E conosco? Acredito que pelo
menos uma vez na vida já nos sentimos ora bebê-camelo, ora pássaro. Por mais
duro que sejam estas experiências, e só quem já passou por elas pode dizer o
quão difícil são, com tudo aprendemos na vida. E se soubermos absorver todo o
aprendizado que esta experiência nos deu e aplicá-lo efetivamente em nossa
vida, certamente será difícil voltarmos a nos sentir bebês-camelo ou pássaros,
dentro de gaiolas.
Aquela mãe-camela se orgulhava de
responder a todas as perguntas do filho realçando a habilidade, o conhecimento,
a capacidade e a experiências adquiridos ao longo de sua vida, e também
realçando as qualidades da espécie, para o filho. Mas não conseguiu responder a
pergunta mais importante: “Então, o que estamos fazendo, aqui, no Zoológico? ”
E por que ela não conseguiu
responder? Porque aquela mãe-camela deixou enferrujar, nela, uma qualidade
fundamental que todos nós temos: a capacidade de perguntar, de criticar, de não
aceitar o senso comum. Esta capacidade deve ser usada diariamente e ela é uma
das ferramentas poderosas que não permitirá a nossa entrada em gaiolas ou
zoológicos. E se por descuido entrarmos, o questionamento nos fará sair dele
rapidamente. Mas é preciso agir rapidamente, porque a ferrugem é difícil de
sair. E se você deixá-la criar espaço e se estabelecer, ela poderá arranhar as
suas estruturas e também coisas fundamentais como valores, crenças e propósito
de vida. E quando você perceber que a ferrugem tomou conta, tentará usar aquele
produto que disseram que limpa, mas poderá ser tarde demais.
Este é um cuidado muito especial
que devemos ter. É preciso lembrar que a ferrugem se instala de forma
silenciosa, quieta. Ela vai tomando uma cor alaranjada e se esfarela.

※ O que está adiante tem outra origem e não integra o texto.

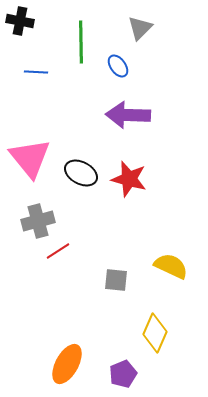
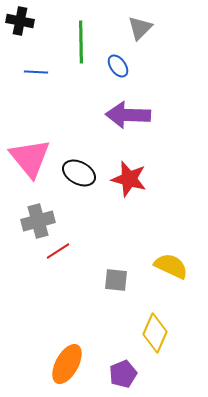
black ellipse: moved 2 px left
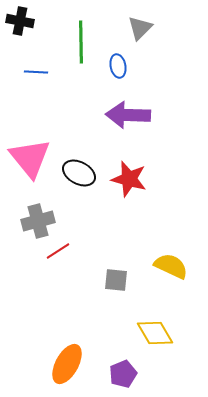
blue ellipse: rotated 25 degrees clockwise
yellow diamond: rotated 54 degrees counterclockwise
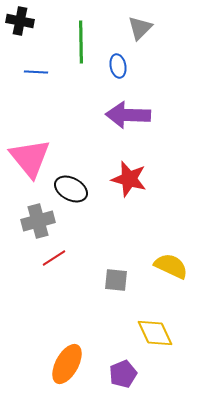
black ellipse: moved 8 px left, 16 px down
red line: moved 4 px left, 7 px down
yellow diamond: rotated 6 degrees clockwise
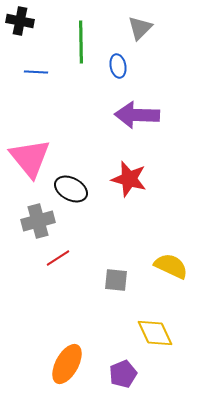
purple arrow: moved 9 px right
red line: moved 4 px right
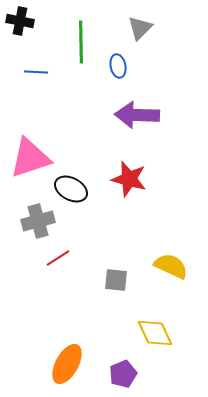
pink triangle: rotated 51 degrees clockwise
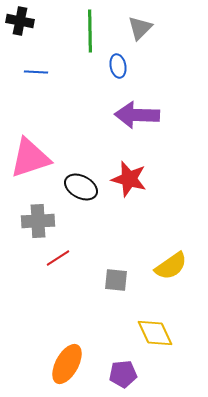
green line: moved 9 px right, 11 px up
black ellipse: moved 10 px right, 2 px up
gray cross: rotated 12 degrees clockwise
yellow semicircle: rotated 120 degrees clockwise
purple pentagon: rotated 16 degrees clockwise
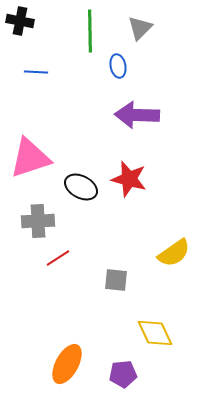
yellow semicircle: moved 3 px right, 13 px up
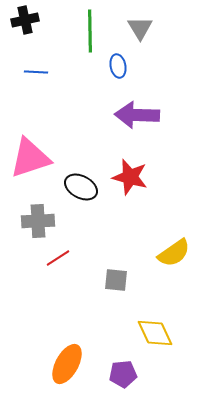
black cross: moved 5 px right, 1 px up; rotated 24 degrees counterclockwise
gray triangle: rotated 16 degrees counterclockwise
red star: moved 1 px right, 2 px up
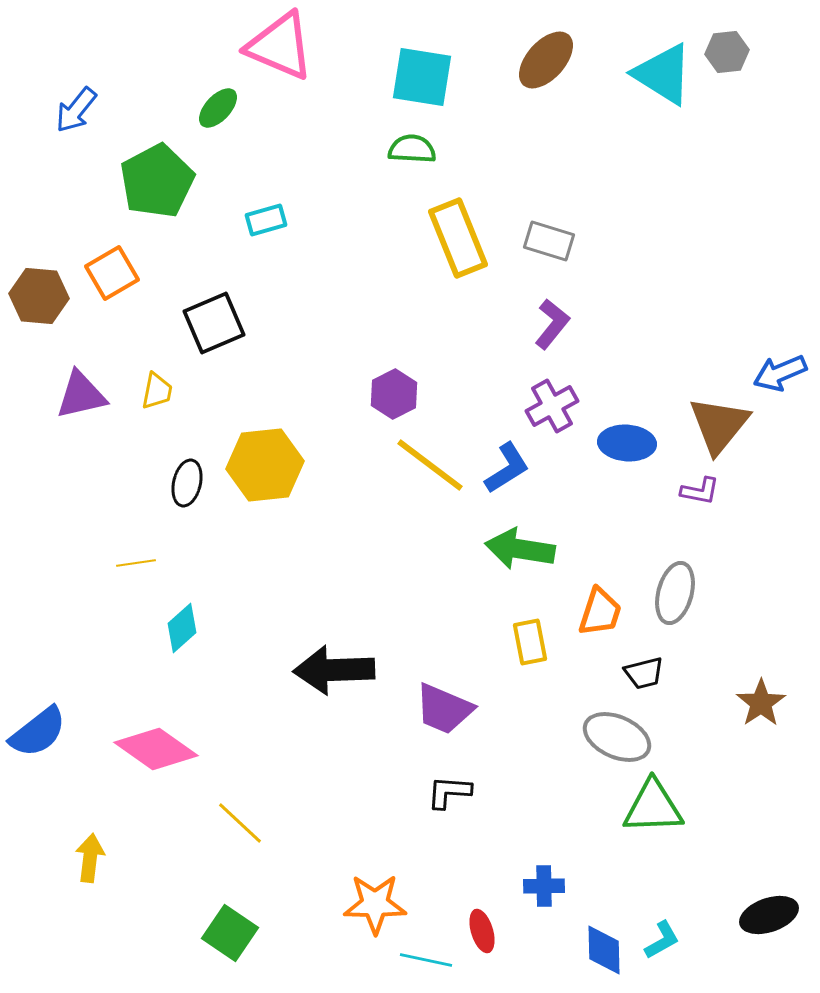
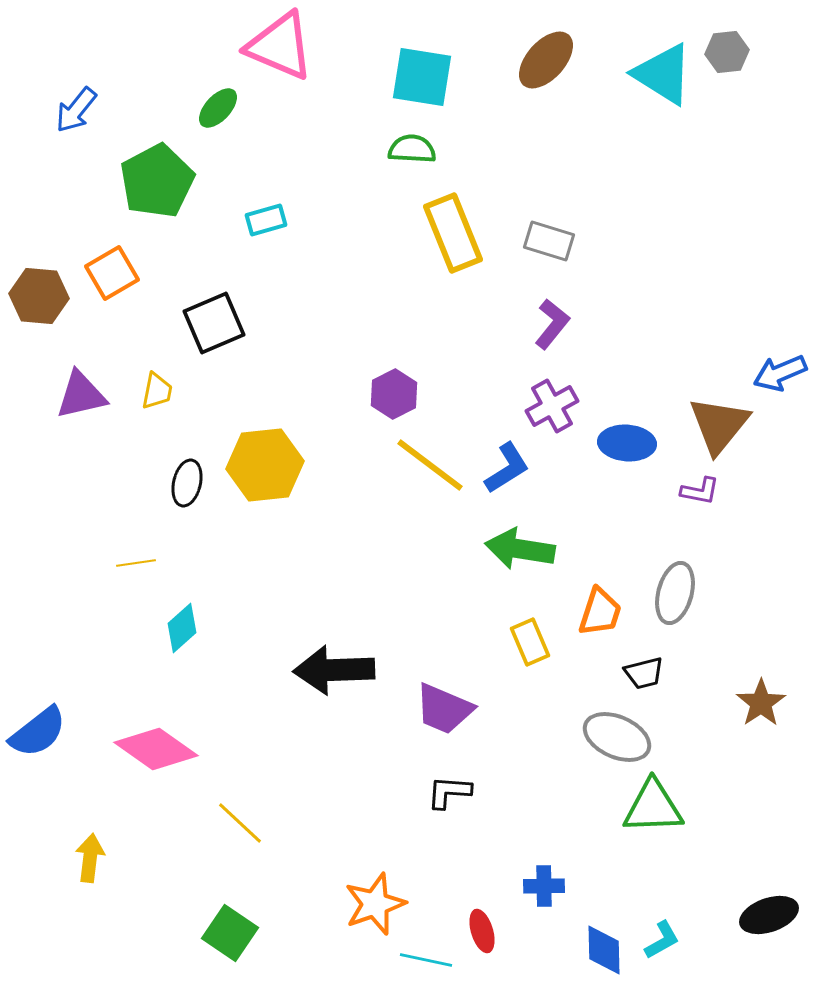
yellow rectangle at (458, 238): moved 5 px left, 5 px up
yellow rectangle at (530, 642): rotated 12 degrees counterclockwise
orange star at (375, 904): rotated 20 degrees counterclockwise
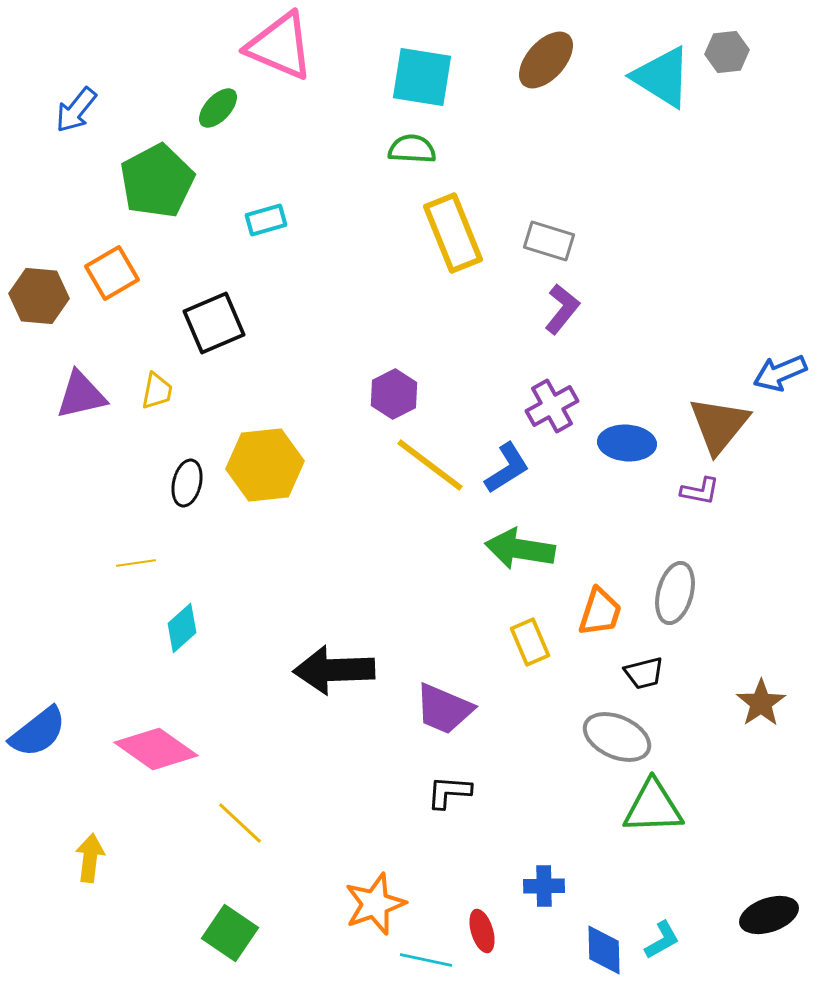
cyan triangle at (663, 74): moved 1 px left, 3 px down
purple L-shape at (552, 324): moved 10 px right, 15 px up
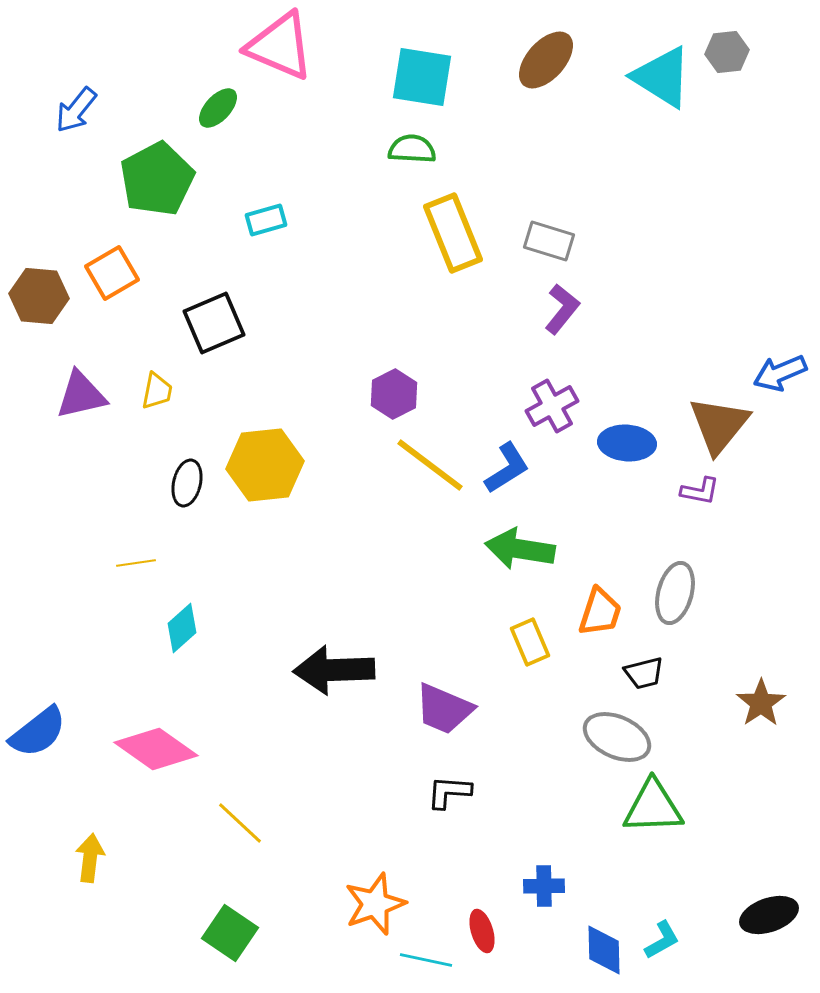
green pentagon at (157, 181): moved 2 px up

Estar e permanecer no zoológico
ou nas gaiolas são escolhas. Escolhas nossas e que ninguém poderá fazê-las por
nós. Muitas vezes nos enxergaremos e nos encontraremos em gaiolas ou em zoológicos,
mas ainda não teremos forças e condições para sairmos de lá. Tudo bem. O nosso
tempo vai chegar. O mais importante é descobrir se queremos ou não estar lá. Se
descobrirmos que não queremos estar ali, é só uma questão de oportunidade e de
tempo: na hora certa, daremos adeus às gaiolas e aos zoológicos. E o mundo se
beneficiará de nossas habilidades e de nosso talento.
Mas há o grupo dos que gostam das
gaiolas e dos zoológicos. Pelo menos, aparentemente. Eu conheci algumas pessoas
deste grupo. Convivi bem de perto com elas. Aliás, passei tempos longos em
alguns zoológicos, por isto tive a chance de conviver com muitos habitantes de
lá. Aprendi muito. A convivência nestes ambientes me fez valorizar ainda mais
minhas escolhas e a decidir de qual lado gostaria de estar. O processo é moroso
e lento. Mas não há outro caminho. Só a construção sólida te dá a segurança de
poder abrir a janela e deixar o sol entrar.
Estas pessoas que conheci, e que
aparentemente diziam que gostavam dos zoológicos e das gaiolas, acreditavam que
era mais fácil a convivência num zoológico: as regras estavam prontas, os
horários criados e a rotina reinava. Quando eram perguntados: “vocês são felizes?
”, as suas respostas eram sempre seguidas de um longo silêncio e de um tímido
gaguejar: “ah, si... sim, sou, quer dizer, acho que sou. Mas quem é de verdade?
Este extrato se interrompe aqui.